A beloved pastor during the growth explosion was the Rev. Phillip A. Hamilton, who once rode a motorcycle in the St. Patrick’s Day Parade with his dog, Suspect. He always said Suspect was “of suspicious origins.” Father Hamilton would play the piano with Suspect sitting beside him on the bench, howling.

New missions

In 1983, Holy Family gave $40,000 seed money for the St. Francis by the Sea Catholic Church on the north end of Hilton Head.

It began worship in the Crazy Crab Restaurant, jokingly calling itself the Church of the Holy Crab. It now serves some 3,000 families.

Larger still is the St. Gregory the Great Catholic Church in Bluffton, which dedicated its first building in 2000.

And meanwhile, the St. Peter’s parish moved from downtown Beaufort to Lady’s Island in 1987 to accommodate growth that now includes a large church and school on 35 acres.

Anne Scott of TidePointe is the only surviving original member of Holy Family. She just turned 94.

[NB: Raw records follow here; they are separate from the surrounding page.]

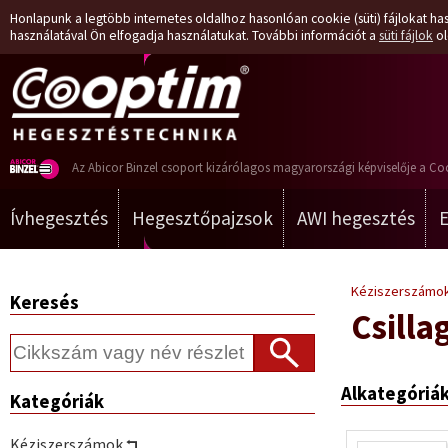
Honlapunk a legtöbb internetes oldalhoz hasonlóan cookie (süti) fájlokat has
használatával Ön elfogadja használatukat. További információt a
süti fájlok
ol
Az Abicor Binzel csoport kizárólagos magyarországi képviselője a Co
Ívhegesztés
Hegesztőpajzsok
AWI hegesztés
Kéziszerszámo
Keresés
Csilla
Alkategóriá
Kategóriák
Kéziszerszámok ⮢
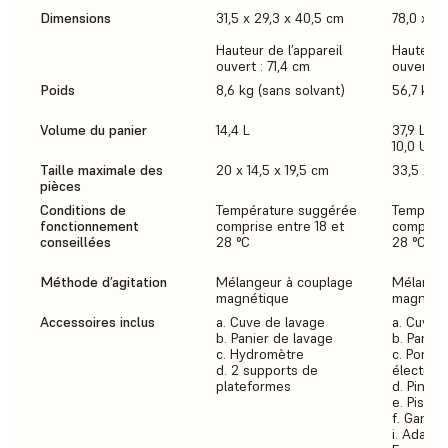
Dimensions
31,5 x 29,3 x 40,5 cm
78,0 x 46
Hauteur de l’appareil
Hauteur d
ouvert : 71,4 cm
ouvert : 
Poids
8,6 kg (sans solvant)
56,7 kg (
Volume du panier
14,4 L
37,9 L
10,0 US g
Taille maximale des
20 x 14,5 x 19,5 cm
33,5 x 2
pièces
Conditions de
Température suggérée
Tempéra
fonctionnement
comprise entre 18 et
comprise
conseillées
28 °C
28 °C
Méthode d’agitation
Mélangeur à couplage
Mélangeu
magnétique
magnéti
Accessoires inclus
a. Cuve de lavage
a. Cuve 
b. Panier de lavage
b. Panier
c. Hydromètre
c. Pompe
d. 2 supports de
électriqu
plateformes
d. Pince
e. Pisset
f. Gants
i. Adapta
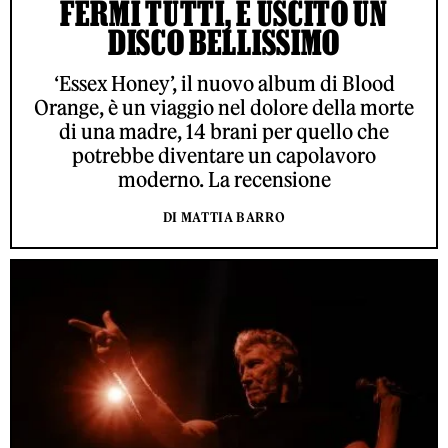
FERMI TUTTI, È USCITO UN
DISCO BELLISSIMO
‘Essex Honey’, il nuovo album di Blood
Orange, è un viaggio nel dolore della morte
di una madre, 14 brani per quello che
potrebbe diventare un capolavoro
moderno. La recensione
DI MATTIA BARRO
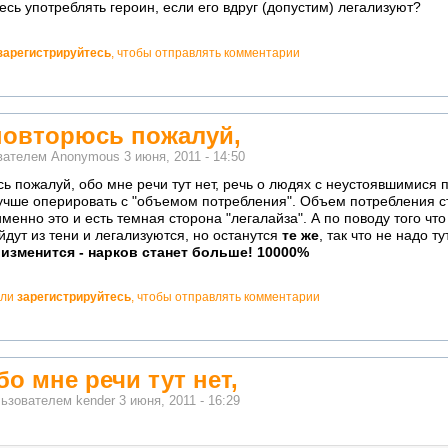
есь употреблять героин, если его вдруг (допустим) легализуют?
зарегистрируйтесь
, чтобы отправлять комментарии
повторюсь пожалуй,
ователем
Anonymous
3 июня, 2011 - 14:50
ь пожалуй, обо мне речи тут нет, речь о людях с неустоявшимися 
чше оперировать с "объемом потребления". Объем потребления ст
именно это и есть темная сторона "легалайза". А по поводу того чт
йдут из тени и легализуются, но останутся
те же
, так что не надо т
 изменится - нарков станет больше! 10000%
ли
зарегистрируйтесь
, чтобы отправлять комментарии
бо мне речи тут нет,
льзователем
kender
3 июня, 2011 - 16:29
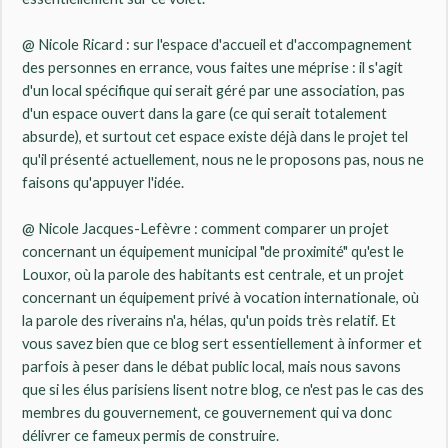
@ Nicole Ricard : sur l'espace d'accueil et d'accompagnement
des personnes en errance, vous faites une méprise : il s'agit
d'un local spécifique qui serait géré par une association, pas
d'un espace ouvert dans la gare (ce qui serait totalement
absurde), et surtout cet espace existe déjà dans le projet tel
qu'il présenté actuellement, nous ne le proposons pas, nous ne
faisons qu'appuyer l'idée.
@ Nicole Jacques-Lefèvre : comment comparer un projet
concernant un équipement municipal "de proximité" qu'est le
Louxor, où la parole des habitants est centrale, et un projet
concernant un équipement privé à vocation internationale, où
la parole des riverains n'a, hélas, qu'un poids très relatif. Et
vous savez bien que ce blog sert essentiellement à informer et
parfois à peser dans le débat public local, mais nous savons
que si les élus parisiens lisent notre blog, ce n'est pas le cas des
membres du gouvernement, ce gouvernement qui va donc
délivrer ce fameux permis de construire.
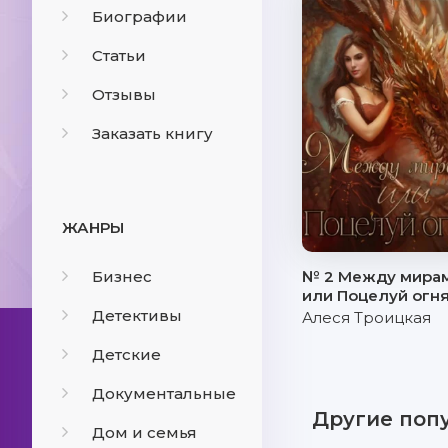
Биографии
Статьи
Отзывы
Заказать книгу
ЖАНРЫ
Бизнес
№ 2 Между мирам
или Поцелуй огн
Детективы
Алеся Троицкая
Детские
Документальные
Другие поп
Дом и семья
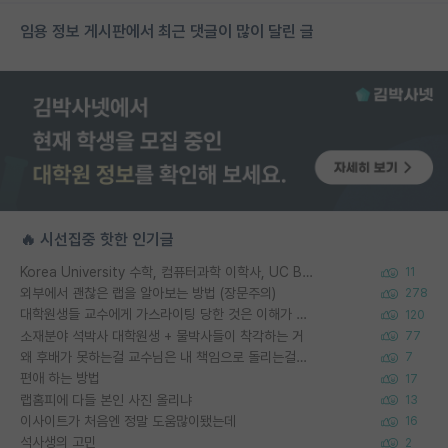
임용 정보 게시판에서 최근 댓글이 많이 달린 글
🔥 시선집중 핫한 인기글
Korea University 수학, 컴퓨터과학 이학사, UC Berkeley 산업공학 대학원 공학박사가 되는 것은 쉽지 않겠죠?
11
외부에서 괜찮은 랩을 알아보는 방법 (장문주의)
278
대학원생들 교수에게 가스라이팅 당한 것은 이해가 갑니다. 안타깝네요.
120
소재분야 석박사 대학원생 + 물박사들이 착각하는 거
77
왜 후배가 못하는걸 교수님은 내 책임으로 돌리는걸까요?
7
편애 하는 방법
17
랩홈피에 다들 본인 사진 올리냐
13
이사이트가 처음엔 정말 도움많이됐는데
16
석사생의 고민
2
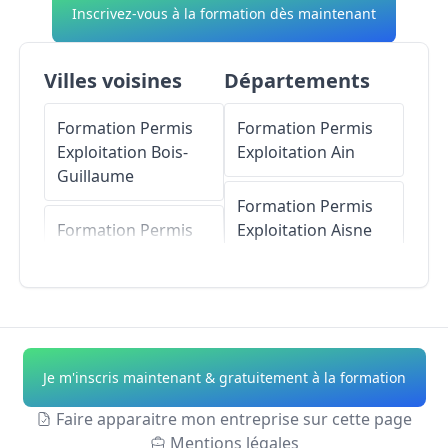
Inscrivez-vous à la formation dès maintenant
Villes voisines
Départements
Formation Permis
Formation Permis
Exploitation
Bois-
Exploitation
Ain
Guillaume
Formation Permis
Formation Permis
Exploitation
Aisne
Exploitation
Mont-
Saint-Aignan
Formation Permis
Exploitation
Allier
Formation Permis
Exploitation
Formation Permis
Je m'inscris maintenant & gratuitement à la formation
Darnétal
Exploitation
Alpes-
de-Haute-Provence
Faire apparaitre mon entreprise sur cette page
Formation Permis
Mentions légales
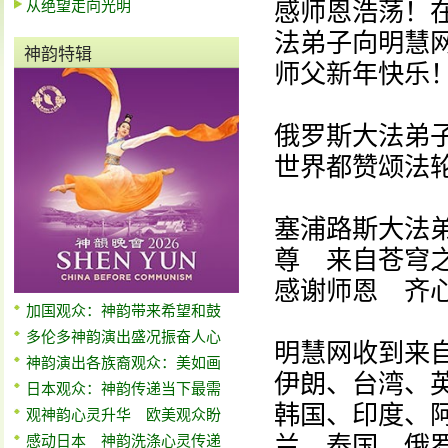
从绝望走向光明
感师恩浩荡！在
法弟子向明慧
神韵特辑
师父新年快乐
俄罗斯大法弟
世界都赞颂法轮
塞浦路斯大法
尊 来自苍穹
感谢师恩 齐心
加国观众：神韵带来希望和鼓
多伦多神韵演出盛况振奋人心
明慧网收到来
神韵演出各族裔观众：美如画
伊朗、台湾、
日本观众：神韵传递当下最需
韩国、印度、
观神韵心灵升华 欧美观众盼
兰、泰国、俄
感动日本 神韵洗涤心灵传递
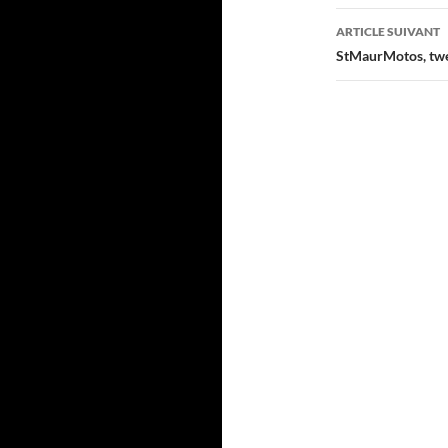
articles
ARTICLE SUIVANT
StMaurMotos, twe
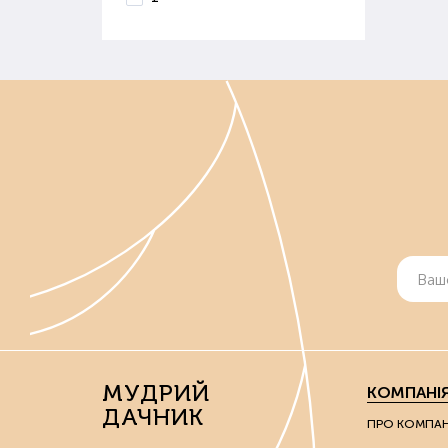
МУДРИЙ
КОМПАНІ
ДАЧНИК
ПРО КОМПА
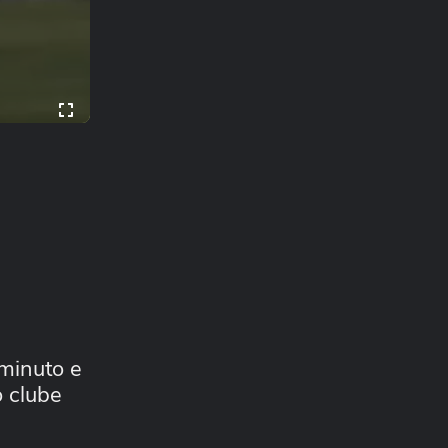
 minuto e
o clube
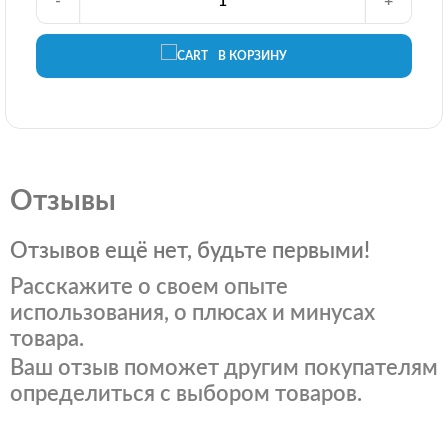
-
+
В КОРЗИНУ
Отзывы
Отзывов ещё нет, будьте первыми!
Расскажите о своем опыте
использования, о плюсах и минусах
товара.
Ваш отзыв поможет другим покупателям
определиться с выбором товаров.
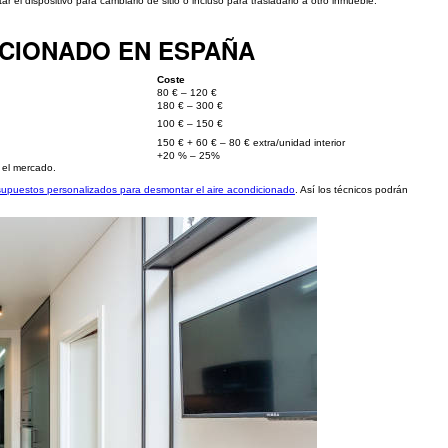
 el dispositivo para cambiarlo de sitio o incluso para trasladarlo a otro inmueble.
ICIONADO EN ESPAÑA
Coste
80 € – 120 €
180 € – 300 €
100 € – 150 €
150 € + 60 € – 80 € extra/unidad interior
+20 % – 25%
 el mercado.
resupuestos personalizados para desmontar el aire acondicionado
. Así los técnicos podrán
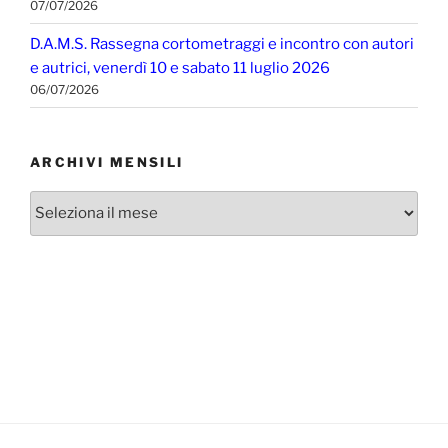
07/07/2026
D.A.M.S. Rassegna cortometraggi e incontro con autori
e autrici, venerdì 10 e sabato 11 luglio 2026
06/07/2026
ARCHIVI MENSILI
Archivi
mensili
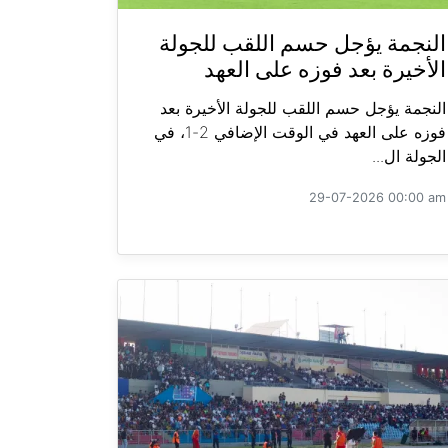
النجمة يؤجل حسم اللقب للجولة
الأخيرة بعد فوزه على العهد
النجمة يؤجل حسم اللقب للجولة الأخيرة بعد
فوزه على العهد في الوقت الإضافي 2-1، في
الجولة ال...
29-07-2026 00:00 am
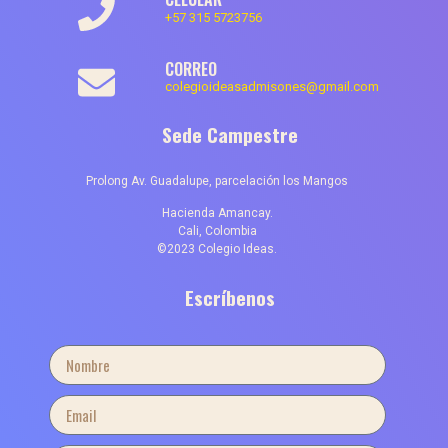
+57 315 5723756
CORREO
colegioideasadmisones@gmail.com
Sede Campestre
Prolong Av. Guadalupe, parcelación los Mangos
Hacienda Amancay.
Cali, Colombia
©2023 Colegio Ideas.
Escríbenos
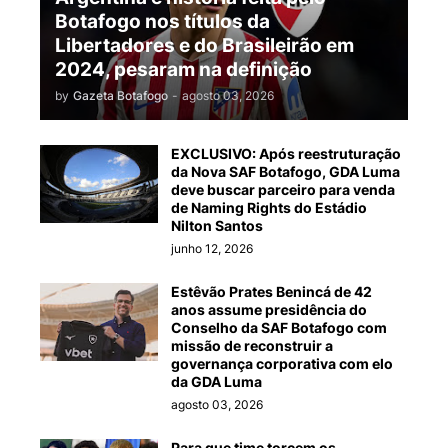
Botafogo nos títulos da
Libertadores e do Brasileirão em
2024, pesaram na definição
by
Gazeta Botafogo
-
agosto 03, 2026
EXCLUSIVO: Após reestruturação
da Nova SAF Botafogo, GDA Luma
deve buscar parceiro para venda
de Naming Rights do Estádio
Nilton Santos
junho 12, 2026
Estêvão Prates Benincá de 42
anos assume presidência do
Conselho da SAF Botafogo com
missão de reconstruir a
governança corporativa com elo
da GDA Luma
agosto 03, 2026
Para que time torcem os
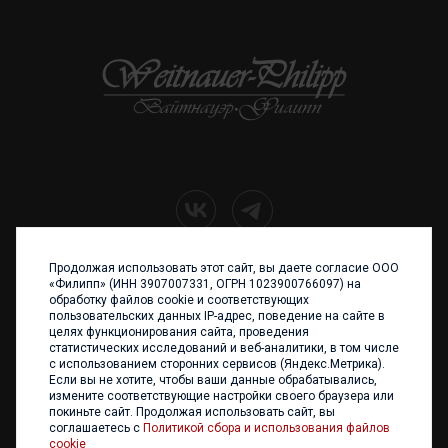
Продолжая использовать этот сайт, вы даете согласие ООО
+7 (4012) 960 898
«Филипп» (ИНН 3907007331, ОГРН 1023900766097) на
обработку файлов cookie и соответствующих
236017 Калининград,
пользовательских данных IP-адрес, поведение на сайте в
ул. Каштановая аллея, 47
целях функционирования сайта, проведения
Телефон: +7 4012 960 898,
статистических исследований и веб-аналитики, в том числе
+7 4012 960 856
с использованием сторонних сервисов (Яндекс.Метрика).
Если вы не хотите, чтобы ваши данные обрабатывались,
Написать нам
измените соответствующие настройки своего браузера или
покиньте сайт. Продолжая использовать сайт, вы
соглашаетесь с
Политикой сбора и использования файлов
cookie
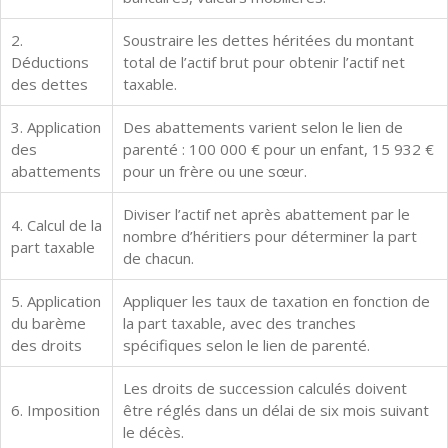
2.
Soustraire les dettes héritées du montant
Déductions
total de l’actif brut pour obtenir l’actif net
des dettes
taxable.
3. Application
Des abattements varient selon le lien de
des
parenté : 100 000 € pour un enfant, 15 932 €
abattements
pour un frère ou une sœur.
Diviser l’actif net après abattement par le
4. Calcul de la
nombre d’héritiers pour déterminer la part
part taxable
de chacun.
5. Application
Appliquer les taux de taxation en fonction de
du barème
la part taxable, avec des tranches
des droits
spécifiques selon le lien de parenté.
Les droits de succession calculés doivent
6. Imposition
être réglés dans un délai de six mois suivant
le décès.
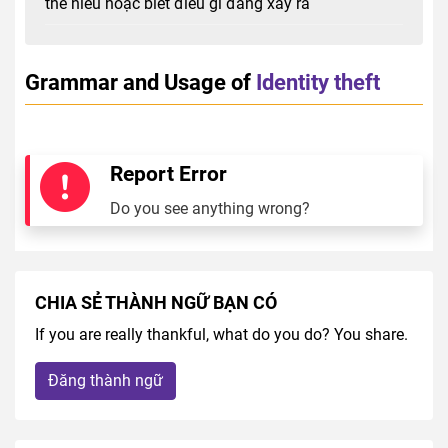
thể hiểu hoặc biết điều gì đang xảy ra
Grammar and Usage of
Identity theft
Report Error
Do you see anything wrong?
CHIA SẺ THÀNH NGỮ BẠN CÓ
If you are really thankful, what do you do? You share.
Đăng thành ngữ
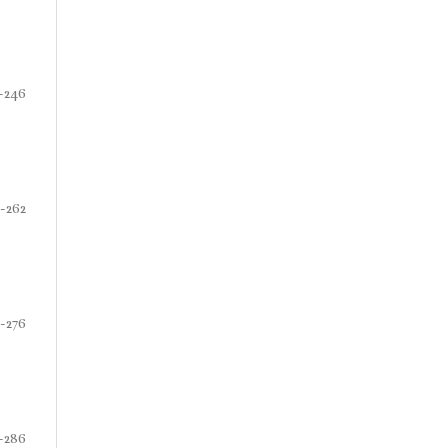
-246
-262
-276
-286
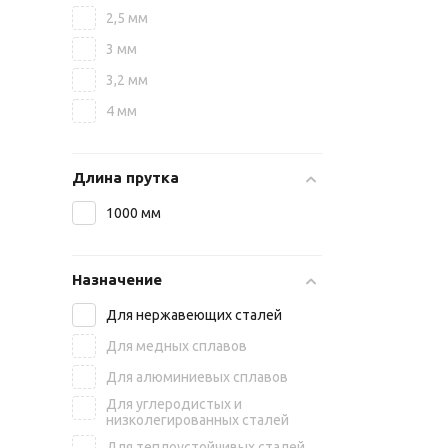
2,5 мм
3 мм
3,2 мм
4 мм
Длина прутка
1000 мм
Назначение
Для нержавеющих сталей
Для медных сплавов
Для алюминиевых сплавов
Для углеродистых и
низколегированных сталей
Для теплоустойчивых сталей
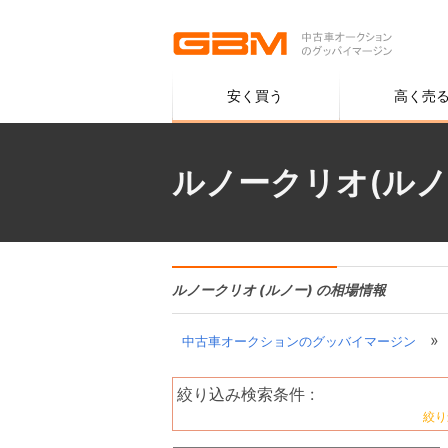
安く買う
高く売
ルノークリオ(ルノ
ルノークリオ (ルノー) の相場情報
»
中古車オークションのグッバイマージン
絞り込み検索条件 :
絞り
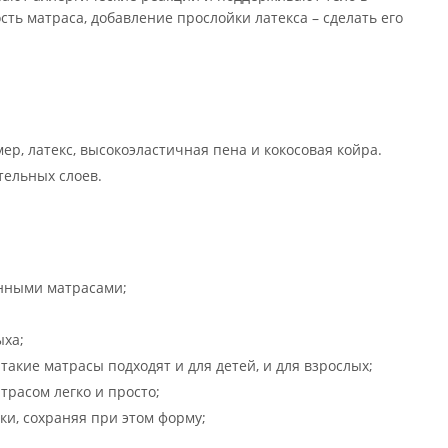
ь матраса, добавление прослойки латекса – сделать его
р, латекс, высокоэластичная пена и кокосовая койра.
тельных слоев.
инными матрасами;
ыха;
такие матрасы подходят и для детей, и для взрослых;
трасом легко и просто;
и, сохраняя при этом форму;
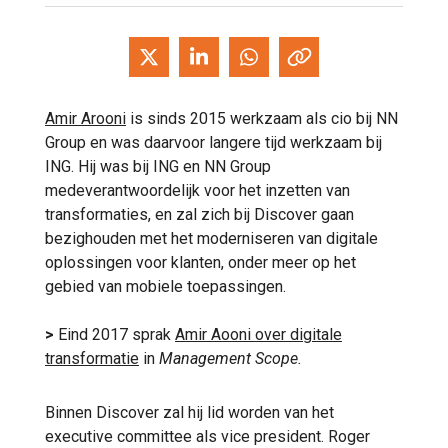
Amir Arooni
is sinds 2015 werkzaam als cio bij NN
Group en was daarvoor langere tijd werkzaam bij
ING. Hij was bij ING en NN Group
medeverantwoordelijk voor het inzetten van
transformaties, en zal zich bij Discover gaan
bezighouden met het moderniseren van digitale
oplossingen voor klanten, onder meer op het
gebied van mobiele toepassingen.
>
Eind 2017 sprak
Amir Aooni over digitale
transformatie
in
Management Scope.
Binnen Discover zal hij lid worden van het
executive committee als vice president. Roger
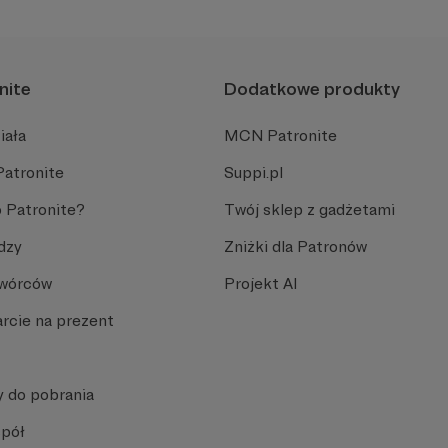
nite
Dodatkowe produkty
iała
MCN Patronite
Patronite
Suppi.pl
 Patronite?
Twój sklep z gadżetami
dzy
Zniżki dla Patronów
Twórców
Projekt AI
rcie na prezent
y do pobrania
spół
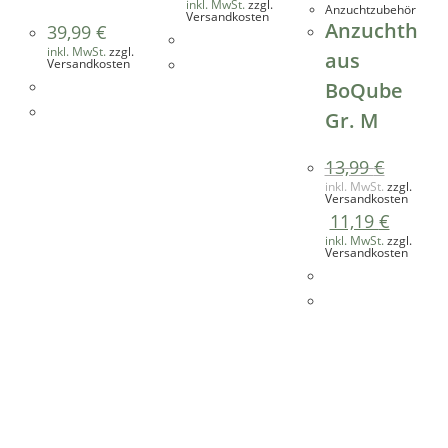
inkl. MwSt.
zzgl.
Anzuchtzubehör
Versandkosten
Anzuchth
39,99
€
inkl. MwSt.
zzgl.
aus
Versandkosten
BoQube
Gr. M
13,99
€
inkl. MwSt.
zzgl.
Versandkosten
11,19
€
inkl. MwSt.
zzgl.
Versandkosten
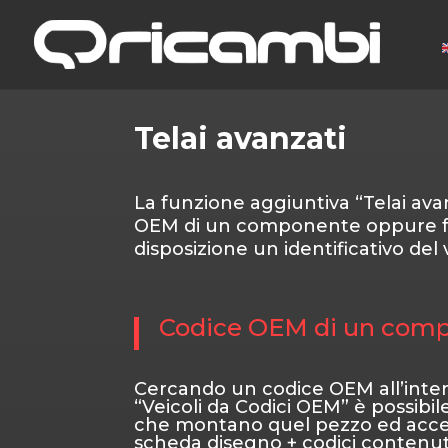
Telai avanzati
La funzione aggiuntiva “Telai ava
OEM di un componente oppure fa
disposizione un identificativo del 
Codice OEM di un com
Cercando un codice OEM all’inte
“Veicoli da Codici OEM” è possibile
che montano quel pezzo ed acced
scheda disegno + codici contenut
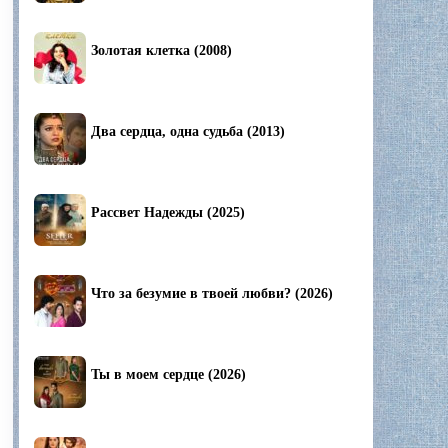
Золотая клетка (2008)
Два сердца, одна судьба (2013)
Рассвет Надежды (2025)
Что за безумие в твоей любви? (2026)
Ты в моем сердце (2026)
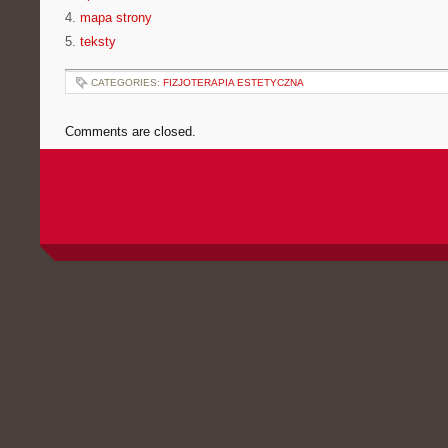
4.
mapa strony
5.
teksty
CATEGORIES:
FIZJOTERAPIA ESTETYCZNA
Comments are closed.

The retiree demographic is outpaced at the church by the tourists. On any given Sunday, seven of 10 worshipers at Holy Family are likely to be island visitors.

The newest dynamic is the Hispanic influx. Holy Family reflects changes in its neighborhood.

We are filling that void of the nuclear family they left behind — the aunts, uncles and cousins.

Nora Bess

director of Holy Family’s Spanish ministry

In 2000, Holy Family named Nora Bess director of a new Spanish ministry. It came some five years after St. Francis established a Spanish ministry, making the Catholic churches leading institutions in addressing the needs of Hispanics that came pouring into southern Beaufort County.

Holy Family has a weekly Spanish Mass. At a recent First Communion, 54 children were Hispanic and seven were Anglos. In April, two Hispanic women were appointed to the Parish Council.

In early 2013, the Rev. Jorge Gallo, a Claretian priest from Colombia, South America, was assigned as parochial vicar for both Holy Family and St. Francis. His principal ministry is to the Hispanic Catholic community.

Holy Family hosts an ecumenical soup kitchen twice a week. It has a weekly food pantry. It does a lot of social and educational work, coordinating with organizations such as The Literacy Center and Neighborhood Outreach Connection.

“We are filling that void of the nuclear family they left behind — the aunts, uncles and cousins,” Bess said. “Now they have a church family.”

When you think about it, the mission was similar in the 16th century when priests prayed feverishly for supplies to arrive at the Santa Elena settlement on Port Royal Sound, or rode the Boll Weevil train to the dirt roads of Pinckney Colony, or shouted over the cocktail shakers as Hilton Head swirled to life.